L'arca olearia 16/04/2021

Il tirosil oleato come potenziale marker di qualità dell'olio d'oliva

Il tirosil oleato come potenziale marker di qualità dell'olio d'oliva

La presenza di tale molecola è correlata all'aumento del difetto e all’aumento della concentrazione dei precursori sia durante i processi di irrancidimento, che di frangitura e gramolazione


Il tirosolo è un noto antiossidante monofenolico presente in grande quantità nell’olio d’oliva e nelle acque dei reflui oleari.

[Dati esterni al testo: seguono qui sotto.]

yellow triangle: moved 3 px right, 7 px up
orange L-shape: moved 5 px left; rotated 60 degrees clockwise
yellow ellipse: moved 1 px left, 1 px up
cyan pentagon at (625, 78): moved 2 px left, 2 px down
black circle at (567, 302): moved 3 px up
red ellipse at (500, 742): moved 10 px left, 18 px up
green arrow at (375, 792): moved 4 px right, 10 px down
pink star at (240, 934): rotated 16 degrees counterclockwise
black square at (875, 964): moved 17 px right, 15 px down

I derivati del tirosolo, ed in particolare il tirosil oleato (Figura 1), sono meno attivi del tirosolo libero ma presentano una migliore affinità con i costituenti delle membrane cellulari. Le analisi sono state condotte utilizzando un sistema HPLC munito di una colonna cromatografica Discovery C18. Le analisi MS/MS sono state condotte per mezzo di uno spettrometro di massa in modalità negativa utilizzando il monitoraggio delle reazioni multiple (MRM). Per la determinazione del tirosil oleato una soluzione concentrata di analita è stata introdotta nel sistema LC-MS per infusione diretta.

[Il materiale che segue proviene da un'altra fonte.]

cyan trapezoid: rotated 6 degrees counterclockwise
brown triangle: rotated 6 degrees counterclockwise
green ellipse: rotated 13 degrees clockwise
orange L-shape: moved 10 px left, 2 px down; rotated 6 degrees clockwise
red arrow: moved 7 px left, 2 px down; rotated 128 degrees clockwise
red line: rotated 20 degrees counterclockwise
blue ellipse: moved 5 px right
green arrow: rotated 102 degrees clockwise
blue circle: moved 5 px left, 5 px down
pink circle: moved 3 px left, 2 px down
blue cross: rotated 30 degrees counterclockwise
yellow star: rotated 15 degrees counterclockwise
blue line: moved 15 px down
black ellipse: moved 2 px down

Lo spettro di frammentazione ha registrato la presenza dello ione molecolare a m/z 401.2 e il suo frammento principale a m/z 281.3. Il tirosil oleato è stato ricercato in diverse matrici olearie: drupe, foglie, oli extravergini di oliva (cv Nocellara del Belice, Carolea,Dolce di Rossano), oli di oliva aziendali difettati, acqua di vegetazione e sansa. Per l’estrazione dei composti fenolici dalle matrici olearie sono stati utilizzati quattro metodi di laboratorio.

Il primo e il secondo metodo sono stati estremamente laboriosi e hanno richiesto un cospicuo consumo di solventi con una resa poco soddisfacente. Il terzo metodo che ha previsto l’utilizzo di una soluzione di metanolo e acqua ha fatto rilevare l’estere in piccole quantità. Il quarto metodo con l’utilizzo del n-esano ha evidenziato risultati simili al terzo metodo ma con una risposta cromatografica migliore (Figura 2).

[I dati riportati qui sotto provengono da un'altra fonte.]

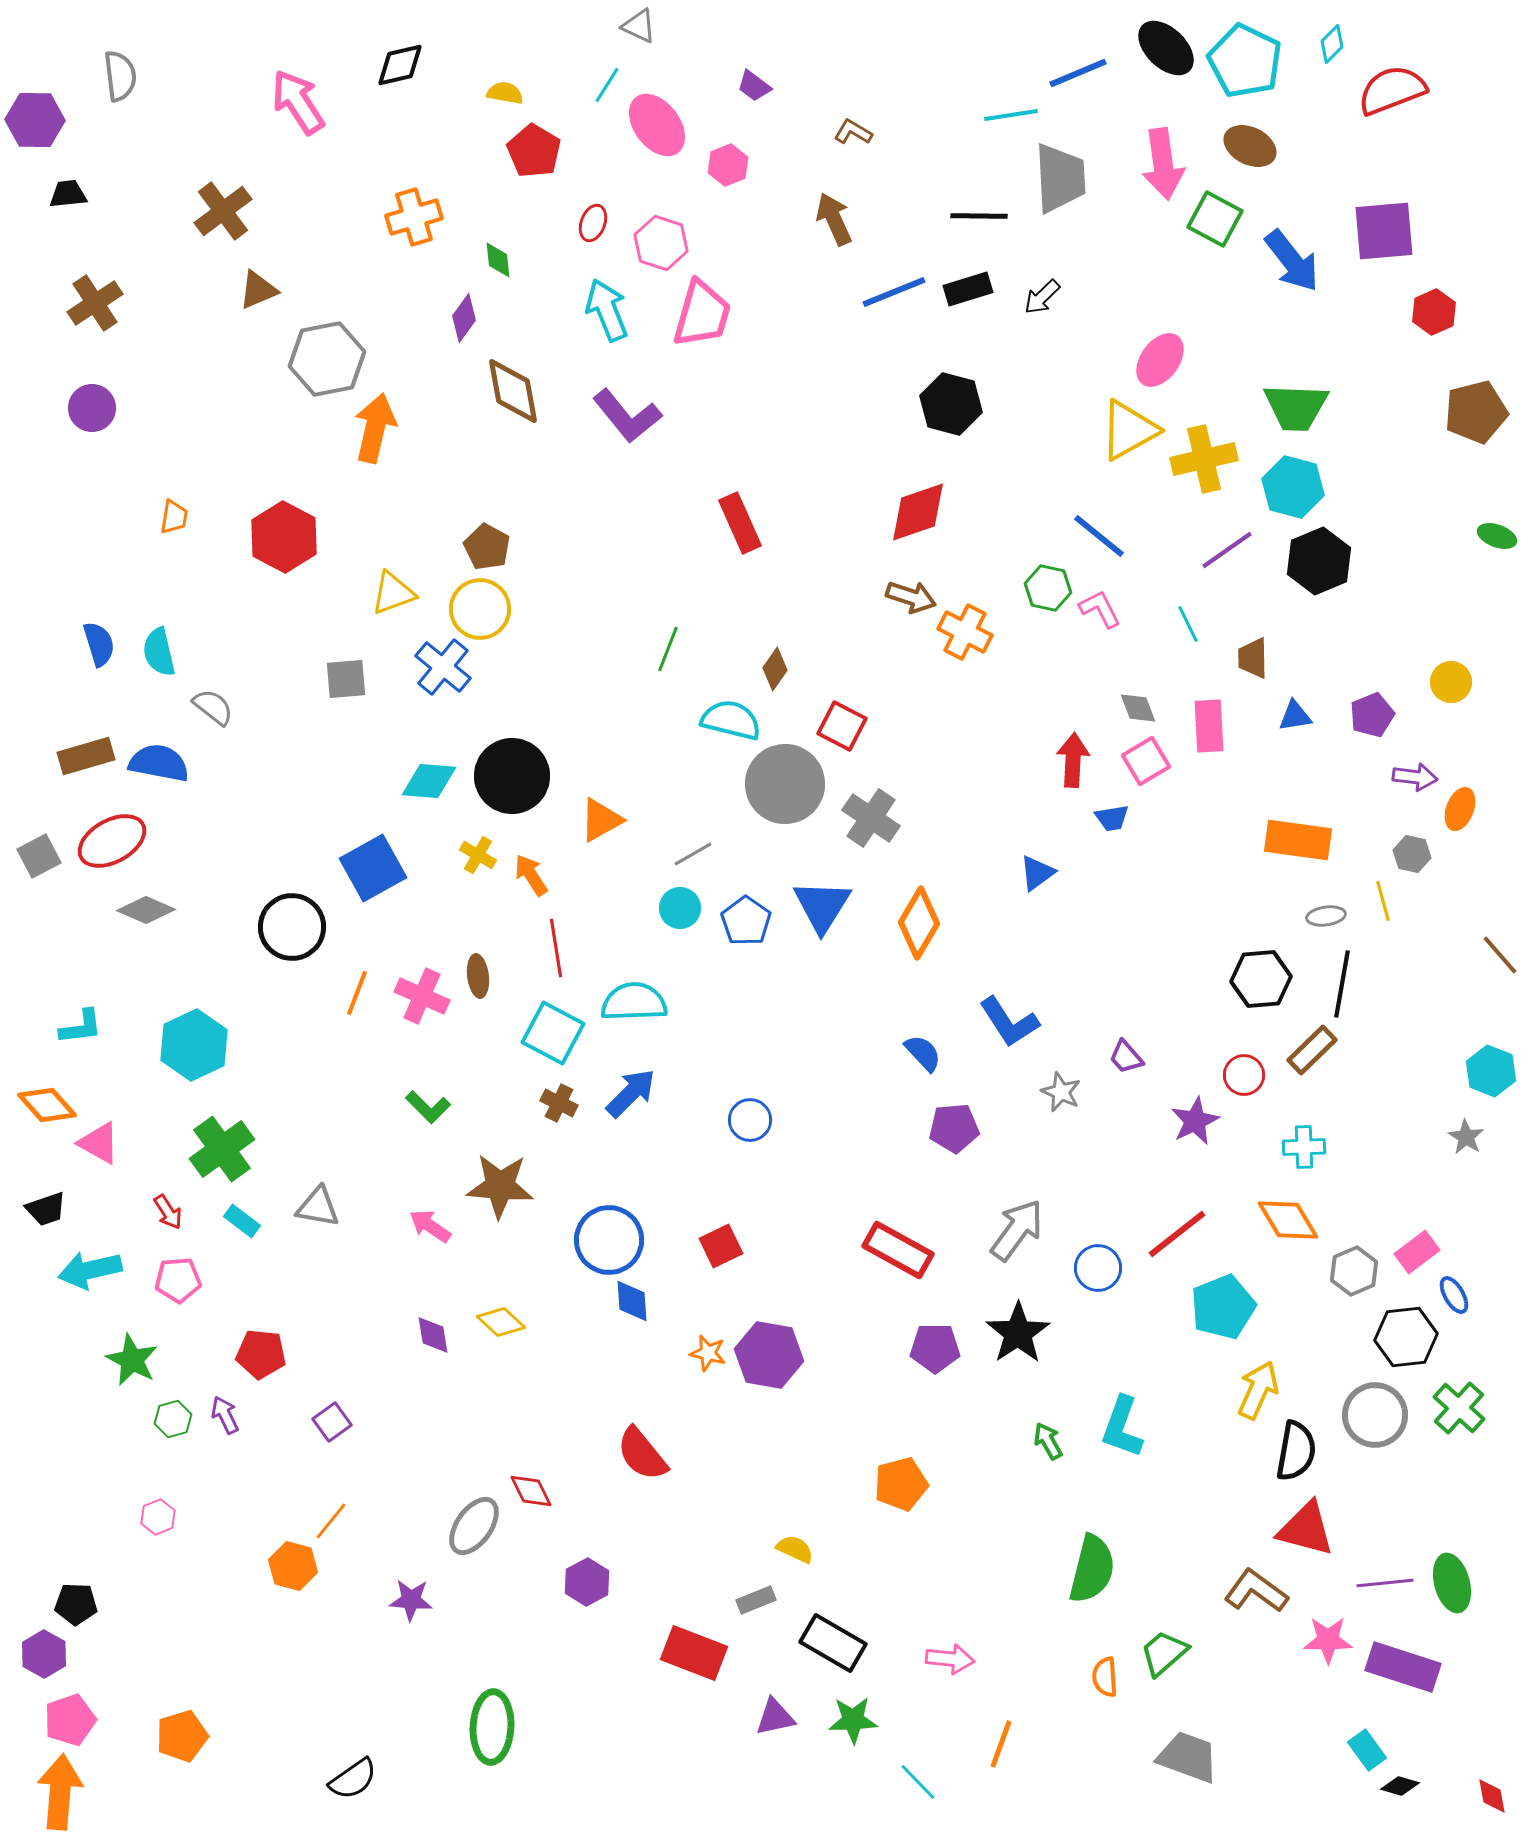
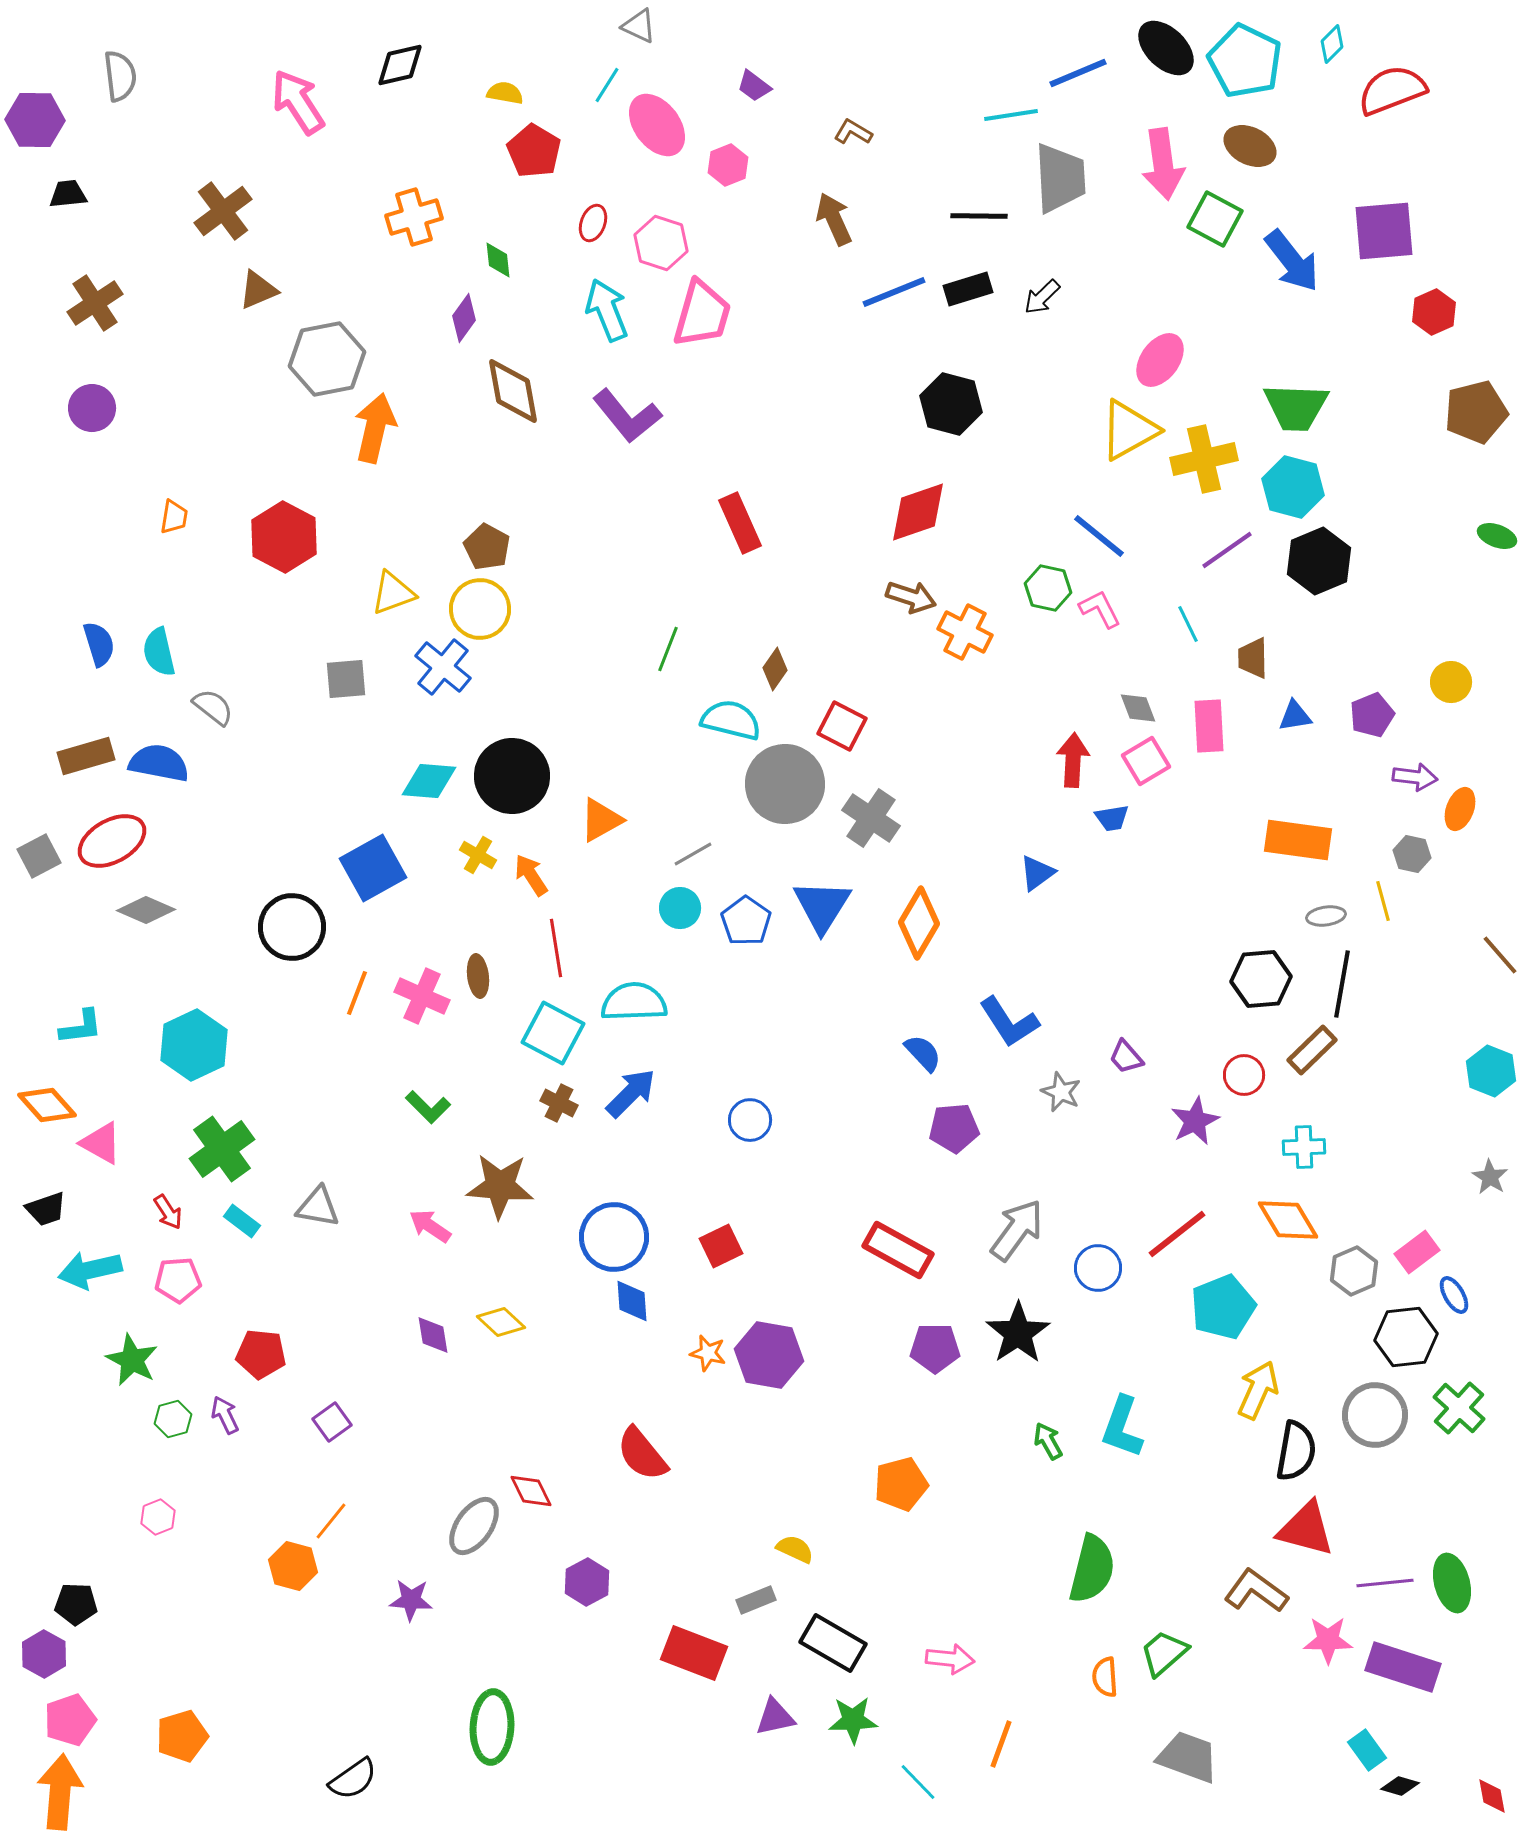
gray star at (1466, 1137): moved 24 px right, 40 px down
pink triangle at (99, 1143): moved 2 px right
blue circle at (609, 1240): moved 5 px right, 3 px up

I risultati ottenuti hanno dimostrato la presenza del tirosil oleato negli oli difettati (Figura 3), questi sono stati definiti tali dall’analisi sensoriale, classificando l’olio aziendale 1 come Vergine, l’olio aziendale 2 Lampante ed infine l’olio aziendale 3 Lampante. Inoltre, il tirosil oleato è stato rilevato nei sottoprodotti dell’industria olearia, come nell’olio di polverino di sansa (figura 4).

Dunque, questo lascia pensare che la presenza della molecola sia correlata all'aumento del difetto e all’aumento della concentrazione dei precursori sia durante i processi di irrancidimento, che di frangitura e gramolazione. Tale molecola evidentemente si forma in seguito a reazione di esterificazione catalizzata da un’opportuna esterasi presumibilmente attivata dal processo di frangitura, a partire dai precursori, l’acido oleico e il tirosolo.